(Dataset records)

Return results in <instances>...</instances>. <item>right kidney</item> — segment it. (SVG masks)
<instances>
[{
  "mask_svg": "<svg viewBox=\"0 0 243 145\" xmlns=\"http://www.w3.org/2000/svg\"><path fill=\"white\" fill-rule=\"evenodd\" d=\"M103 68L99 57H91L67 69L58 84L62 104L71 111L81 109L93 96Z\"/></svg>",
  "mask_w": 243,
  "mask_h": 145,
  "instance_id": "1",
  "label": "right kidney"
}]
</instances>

(End Dataset records)

An exact copy of every entry is the expected result.

Return results in <instances>...</instances>. <item>right kidney</item> — segment it. (SVG masks)
<instances>
[{
  "mask_svg": "<svg viewBox=\"0 0 243 145\" xmlns=\"http://www.w3.org/2000/svg\"><path fill=\"white\" fill-rule=\"evenodd\" d=\"M103 68L99 57H91L67 69L58 84L62 104L71 111L81 109L93 96Z\"/></svg>",
  "mask_w": 243,
  "mask_h": 145,
  "instance_id": "1",
  "label": "right kidney"
}]
</instances>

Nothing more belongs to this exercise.